My current handicap index or average score is:13
My typical ball flight is:draw
The shot I hate or the "miss" I'm trying to reduce/eliminate is:shanks
Do you have a face on view? Yeah the issue isn't the amount the right knee decreases in flex. Head moves down and up (maybe also to the right) and looks like the hips move to your right. I would work on that steeper hip feeling (stick in the belt video). Making sure the left hip goes straight down to keep everything steady. Practice this by making a lot of slow rehearsal backswing.
The compensations that occur after the stuff I mentioned. The pivot leads to the elbows pulling apart, gets the right wrist flat, left wrist is too cupped, shaft gets steep coming down, weight probably doesn't get forward enough and you kind of "scoop it" at impact.
Basically this position here on the downswing is causing you to shank it.
Overall pivot is going to feel less around and more up and down. Meaning the hips and shoulders will be working more like teeter totter, less like a carousel.
You also have a tendency to load the wrist cock early, this gets the club head in and lowers the handle. When this happens the head goes down.
What you want to start and feel is that the swing starts by the left hip/left shoulder going straight down and that the wrists are less active. Might feel more "one piece". The bending of the left side helps the hands and handle ascend (as does the rear arm bending but that's not something you need to think about).
I would recommend two drills. One is to have your head against something, door jam, poll, tree, put a piece of tape on a mirror and make slow backswing keeping the left side of your head against the wall. The head can rotate but you want the head to stay in contact with the wall. Take note of what you have to feel to accomplish this, that will be your swing thought. This will also help the takeaway with the wrist piece.
Another good drill, Dave and Erik are explaining it for the downswing, it can also be used for the takeaway. Place a ball 1 1/2 feet behind the ball you're hitting and don't hit the second ball on the takeaway. This is going to be very difficult at first, again slow swings using the same pivot feel as you were doing with your head against an object.
This will probably be something you work on for a while. Won't be "fixed" with a few range sessions. Again I encourage you to practice the motion slowly, you'll see the picture change sooner than if you only did full speed swings.
Also couple things I forgot to include with the set-up.
- Widen the stance a couple inches
- Turn both feet out about 10 more degrees.
They should when you are moving back toward the ball in the down swing.
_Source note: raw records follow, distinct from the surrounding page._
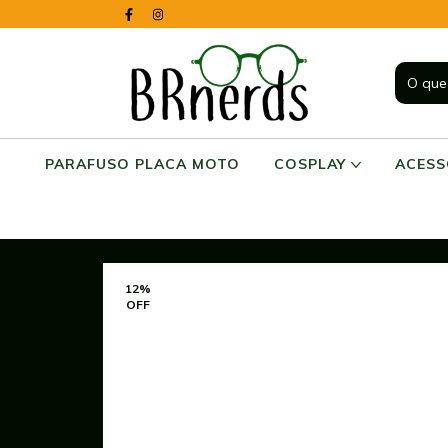
PARAFUSO PLACA MOTO
COSPLAY
ACES
12
%
OFF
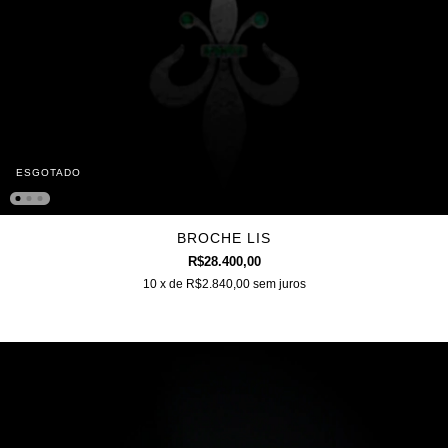
ESGOTADO
BROCHE LIS
R$28.400,00
10
x de
R$2.840,00
sem juros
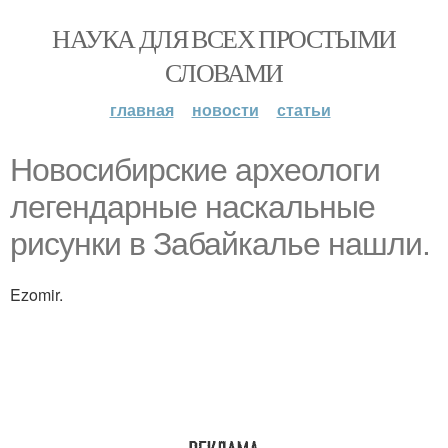
НАУКА ДЛЯ ВСЕХ ПРОСТЫМИ
СЛОВАМИ
главная
новости
статьи
Hовосибирские археологи
легендарные наскальные
рисунки в Забайкалье нашли.
Ezomir.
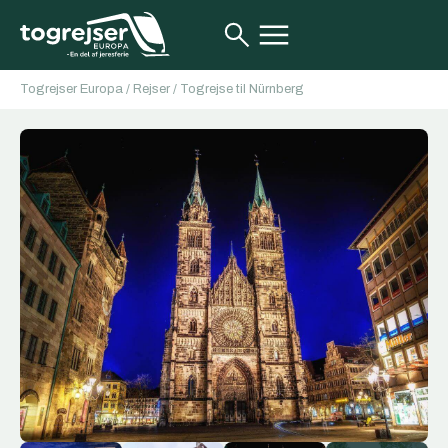
Togrejser Europa
/
Rejser
/
Togrejse til Nürnberg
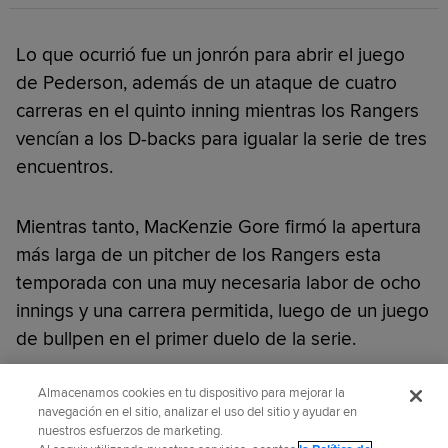
Lo que ocurrió fue un jonrón para abrir el juego
de Pederson, además de un ataque de cuatro
carreras en el quinto inning mientras los Rangers
vencían a los D-backs para igualar la serie de tres
encuentros.
Mientras tanto, MacKenzie Gore firmó la apertura
más larga de un pitcher de los Rangers esta
temporada con una muy necesaria labor de ocho
innings y una carrera permitida, luego de un juego
de bullpen en el primer duelo de la serie.
Almacenamos cookies en tu dispositivo para mejorar la
¿Te gustó este artículo?
navegación en el sitio, analizar el uso del sitio y ayudar en
nuestros esfuerzos de marketing.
Your right elbow should be trying to move closer to your left and out in front of your torso. But, I believe Mike states that the cause is the back swing. So work on that and don't worry about the elbows at this time.
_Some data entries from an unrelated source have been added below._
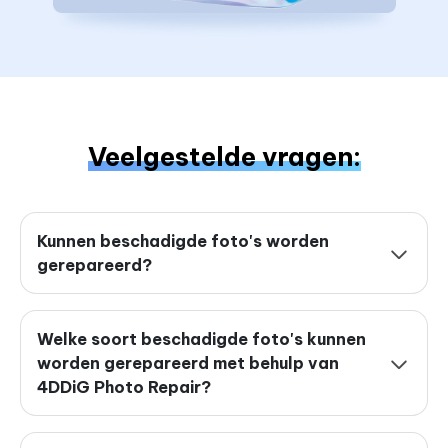
Veelgestelde vragen:
Kunnen beschadigde foto's worden
gerepareerd?
Welke soort beschadigde foto's kunnen
worden gerepareerd met behulp van
4DDiG Photo Repair?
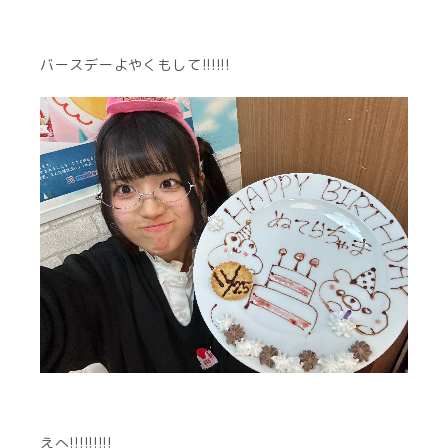
バースデーよやくもして!!!!!!
えへ!!!!!!!!!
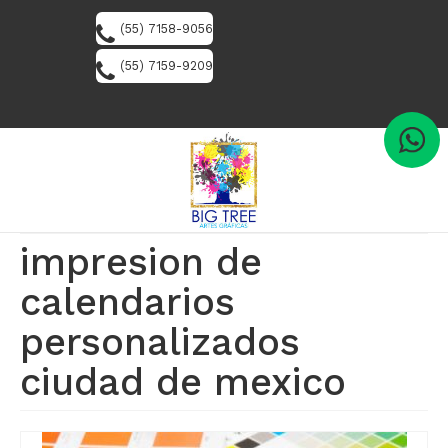
(55) 7158-9056
(55) 7159-9209
impresion de
calendarios
personalizados
ciudad de mexico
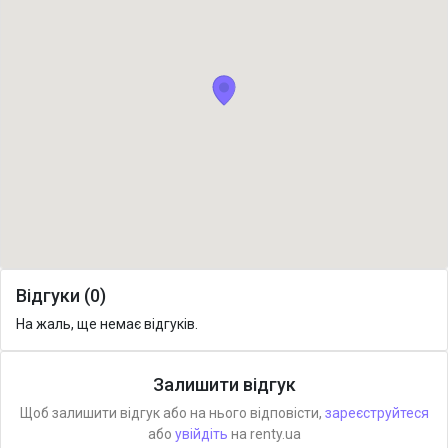
Відгуки (0)
На жаль, ще немає відгуків.
Залишити відгук
Щоб залишити відгук або на нього відповісти,
зареєструйтеся
або
увійдіть
на renty.ua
One stretch/exercise that will help shoulder/hip turn was posted by @Foursum Golf in the thread below. It is number 4 on the list. This is a great stretch/strengthening exercise that help improve your shoulder turn and strengthen your torso at the hips. I do this at least 3 times a week, 3 to 5 sets, and I also use it as part of my warm up. It really frees up the hips and shoulders and is wicked easy to do, as we say in Boston.
Pulling apart means the distance between the elbows increases. Compare these two pic, note the elbow locations and shaft alignments. Your elbows pull apart and the right is above the left at A5, on the left, elbows are close to level with each other.